As far as the rest of the Green parliamentary group is concerned, I couldn’t get meetings, indeed I could hardly get responses to emails when I tried to engage with them on behalf of Scotland’s salmon farmers.
In environmental terms, that always struck me as odd. After all, fish farming evolved to help save wild fish stocks in our oceans and farmed salmon have a low carbon footprint, low water use and great feed conversion rates. If ever there was a green protein production industry, it is salmon farming, so why wouldn’t the MSPs want to meet us to discuss this?
But politically I felt it was an odd decision too. For MSPs to refuse to meet with a sector they don’t like showed a narrowness of vision and a prejudice that, I suspected, could easily come back to haunt them.
Not only that, but as far as our sector is concerned, they now appear blinkered, inflexible and intolerant – except, of course, for Mr Finnie – pursuing an opposition to salmon farming which seems based more on dogma than rationality.
But that is why the latest polls should worry us. Under some current forecasts, the Greens could get as many as 11 MSPs in the Scottish Parliament after May’s election.
Not only would that represent a bigger haul of Green MSPs than ever before but, with the SNP likely to struggle to get anywhere near a majority, those Green MSPs could provide Nicola Sturgeon with a lifeline.

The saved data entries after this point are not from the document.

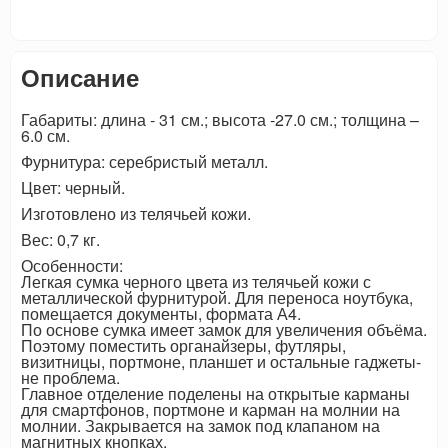
Описание
Габариты: длина - 31 см.; высота -27.0 см.; толщина –
6.0 см.
Фурнитура: серебристый металл.
Цвет: черный.
Изготовлено из телячьей кожи.
Вес: 0,7 кг.
Особенности:
Легкая сумка черного цвета из телячьей кожи с
металлической фурнитурой. Для переноса ноутбука,
помещается документы, формата А4.
По основе сумка имеет замок для увеличения объёма.
Поэтому поместить органайзеры, футляры,
визитницы, портмоне, планшет и остальные гаджеты-
не проблема.
Главное отделение поделены на открытые карманы
для смартфонов, портмоне и карман на молнии на
молнии. Закрывается на замок под клапаном на
магнитных кнопках.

Get those Greens on board, she will be urged, and the road to another independence referendum will be secure. She will not need telling that the best way to tie the Greens in is with a formal coalition deal, an SNP-Green government. If that happens, there will be Green cabinet secretaries, Green ministers and possibly even a Green Deputy First Minister.
Ms Sturgeon’s SNP administration has been hugely supportive of Scotland’s salmon farming sector. The government has long recognised the huge economic importance of salmon farming, particularly to remote rural communities and has backed it. Ministers have been critical too: they have demanded improvements and they have got them with the sector and the administration working well together.
But what will happen to that support if the SNP administration is not just tinged with green but has a Green Party vein running right the way through it?
Many observers saw the sudden emergence of Alex Salmond’s new Alba Party as a big blow to Green aspirations with independence-supporting non-SNP voters now more likely to be tempted more by Mr Salmond than Scottish Green leader Patrick Harvie. But I’m not so sure it is as clear cut as that. There are some SNP voters who were intending to vote SNP on the first vote and Green on the second and who might now be tempted by Alba, but this number will not be large.
I also do not believe there is much crossover between Green voters and supporters of Mr Salmond. The former First Minister’s approach to politics has been simple and flexible: he will always back any policy that furthers the independence cause, even if that infuriates the SNP’s more radical, fundamentalist base. This clashes with the Green approach, which is about principle over practicality, every time.
What seems likely is that Mr Salmond himself will get elected in the North East of Scotland, where he still has a residual personal vote, but that Alba will be lucky to get any other MSPs elected.
It is also distinctly possible that the feud between Ms Sturgeon and Mr Salmond will succeed in driving some voters away from the SNP and Alba altogether, leaving them with little choice but to support the Greens. If that happens, then the decent clutch of seats the Greens crave will not be out of reach for the party.
It is also worth factoring in the context of an exhausted government; a party that has been in power for 14 years; a First Minister wearied by the pandemic and the feud with her former mentor; and a rival party worn out by these last five years in opposition.
One SNP insider told me the atmosphere at Holyrood had become “toxic” with no party trusting anything any other party said and all trying all sorts of dirty tricks to undermine their opponents.
It was this, he said – more than anything – that made the prospect of another term of minority government seem so unappealing. That is why an SNP-Green coalition is still a strong possibility and it is one that should worry Scotland’s salmon farmers.
The lessons from around the world, in British Columbia in particular, are clear: salmon farmers cannot afford to lose the backing of the governments where they farm.
That is why the SSPO will be making sure that every candidate in the areas where our members farm knows how important this sector is, not just in economic terms but in community terms and through the whole supply chain too.
We want discussion, we want debate: we want to tell everyone about the great environmental story we have to tell. We want to explain the successes and explain why our critics are wrong.
One way of doing that is through face-to-face meetings with MSPs and parliamentarians but, if they won’t engage then we will find other ways of doing that.
I really hope Mr Finnie enjoys his retirement but I also hope that, if he is replaced with new Green MSPs, they adopt his open, accommodating and consensual approach to dealing with our sector. Otherwise, it could be a very long four years until the next election.